Chill out and Dumb Down: Should I Throw out Georgette Heyer?

Vintage woman reading.

Chill out and dumb down.  We’re Americans in the summer of 2018.

I’m sitting in a hammock reading Balzac’s underrated classic,The Vicar of Tours, one of three stunning novellas in The Celibates, and at the same time wondering if an ice pack on my head would cool me off.  (It’s 95 degrees.) Then the landline rings and I step inside.

It’s my cousin the librarian, who calls 10 times a day from the reference desk.  “Look at The New York Times Book Review.”

“Why?”

“The summer reading issue,” she hissed.

I open my tablet.  And there it is.  In “73 Books to Read While the Sun Is Out and the Days Are Long,” there are no reviews of literary fiction.   None.  There are thrillers, true crime, cookbooks, and eight review-ettes of romance novels.  And, as you can imagine, it’s the latter that annoys me.  Should you want to read Wicked and the Wildflower, The Kiss Quotient, or Too Wilde to Wed, The New York Times is now the place for you.

“Who did this?” I ask.  Then we say in unison, “Pamela Paul!”

Since 2013 Pamela Paul has been the editor of The New York Times Book Review, and in 2016 she also became editor of the three daily book critics, who used to be in another department.   We don’t know what Paul’s credentials are (a book on parenthood? being a mom?) but things have taken a dramatic turn for the worse. The Times now has a romance columnist, has published two interviews with the best-selling Danielle Steel, and two of the daily critics have been “disappeared” (is this Argentina?).  No,  not really, but Michiko Kakutani and Jennifer Senior left last year.  Of the daily threesome, only the tough, incisive critic Dwight Garner remains, and he is almost warm and fuzzy now. There are two new critics who haven’t made much of an impression on me yet.

Is there a dumbness pollution in the newsroom?  Something’s amiss.

It kind of makes me want to throw out my Georgette Heyers.

SPECIAL ROMANTIC TREAT.  Here is the opening of one of the romances  reviewed, Eloisa James’s TOO WILDE TO WED.  It kills me that the NYT reviews this shit! It’s just not as good as Heyer.

Lord Roland Northbridge Wilde—known to his friends and family as North—had been taught at his governess’s knee that a gentleman defines himself by his respectful and decorous manner toward the fair sex. He did not ask indelicate questions, nor engage in boorish behavior.

Even, or perhaps especially, if the lady was his fiancée.

It never occurred to North that he might be tempted to behave otherwise. As a future duke, he confided it beneath his dignity to kneel while asking Miss Diana Belgrade for the honor of her hand in marriage, but he donned a coat that had been praised by the king himself.

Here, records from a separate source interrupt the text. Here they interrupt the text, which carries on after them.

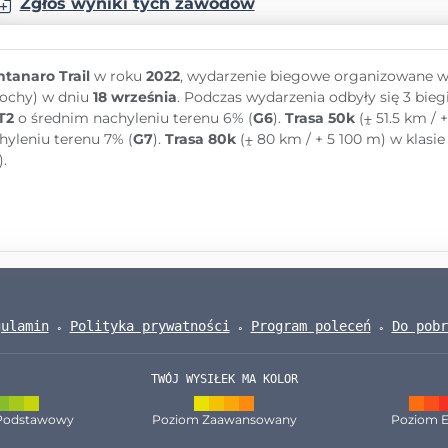
Zgłoś wyniki tych zawodów
tanaro Trail
w roku
2022
, wydarzenie biegowe organizowane 
ochy) w dniu
18 września
. Podczas wydarzenia odbyły się 3 bieg
T2
o średnim nachyleniu terenu 6% (
G6
).
Trasa 50k
(⨦ 51.5 km / 
hyleniu terenu 7% (
G7
).
Trasa 80k
(⨦ 80 km / + 5 100 m) w klasi
).
gulamin
Polityka prywatności
Program poleceń
Do pobr
TWÓJ WYSIŁEK MA KOLOR
Podstawowy
Poziom Zaawansowany
Poziom E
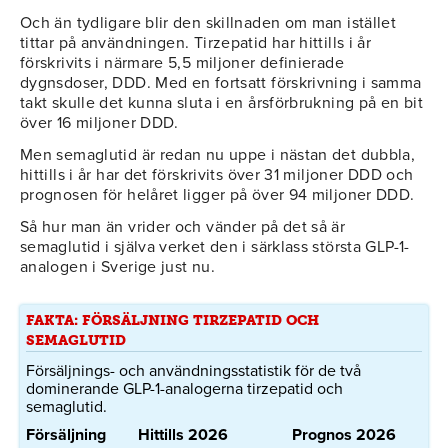
Och än tydligare blir den skillnaden om man istället
tittar på användningen. Tirzepatid har hittills i år
förskrivits i närmare 5,5 miljoner definierade
dygnsdoser, DDD. Med en fortsatt förskrivning i samma
takt skulle det kunna sluta i en årsförbrukning på en bit
över 16 miljoner DDD.
Men semaglutid är redan nu uppe i nästan det dubbla,
hittills i år har det förskrivits över 31 miljoner DDD och
prognosen för helåret ligger på över 94 miljoner DDD.
Så hur man än vrider och vänder på det så är
semaglutid i själva verket den i särklass största GLP-1-
analogen i Sverige just nu.
FAKTA: FÖRSÄLJNING TIRZEPATID OCH
SEMAGLUTID
Försäljnings- och användningsstatistik för de två
dominerande GLP-1-analogerna tirzepatid och
semaglutid.
Försäljning Hittills 2026 Prognos 2026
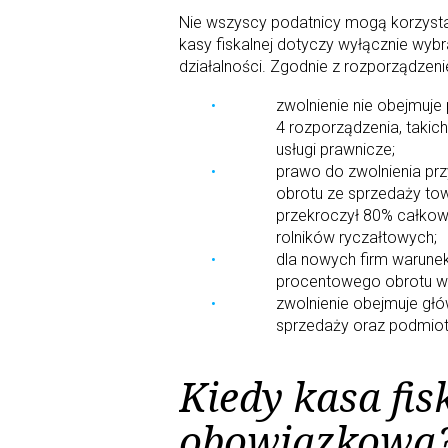
Nie wszyscy podatnicy mogą korzystać
kasy fiskalnej dotyczy wyłącznie wyb
działalności. Zgodnie z rozporządzeni
zwolnienie nie obejmuje
4 rozporządzenia, takich
usługi prawnicze;
prawo do zwolnienia prz
obrotu ze sprzedaży tow
przekroczył 80% całkowi
rolników ryczałtowych;
dla nowych firm warune
procentowego obrotu w 
zwolnienie obejmuje gł
sprzedaży oraz podmiot
Kiedy kasa fisk
obowiązkowa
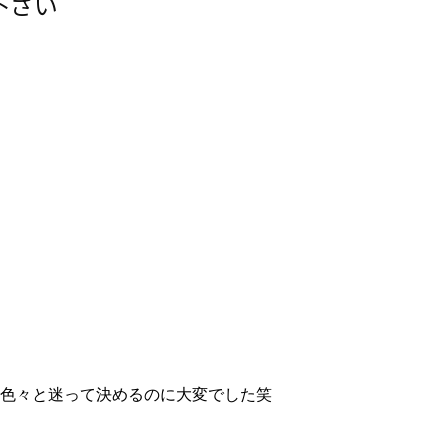
下さい
色々と迷って決めるのに大変でした笑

The ring he slid on his finger had belonged to his grandmother, the late duchess of Lindow.

 

8 thoughts on “Chill out and Dumb Down: Should I Throw out Georgette Heyer?

  1. Can you really blame Georgette Heyer for this phenomenon? She was so much more intelligent than so many of her imitators … I wish they would do their research and learn to write actual witty dialogue rather than this clunky garbage. Then I might be willing to read and be entertained by them, for there is a place for such light fare. But as it is, what I’ve read of “Regency romance” (other than Heyer) just turns my stomach.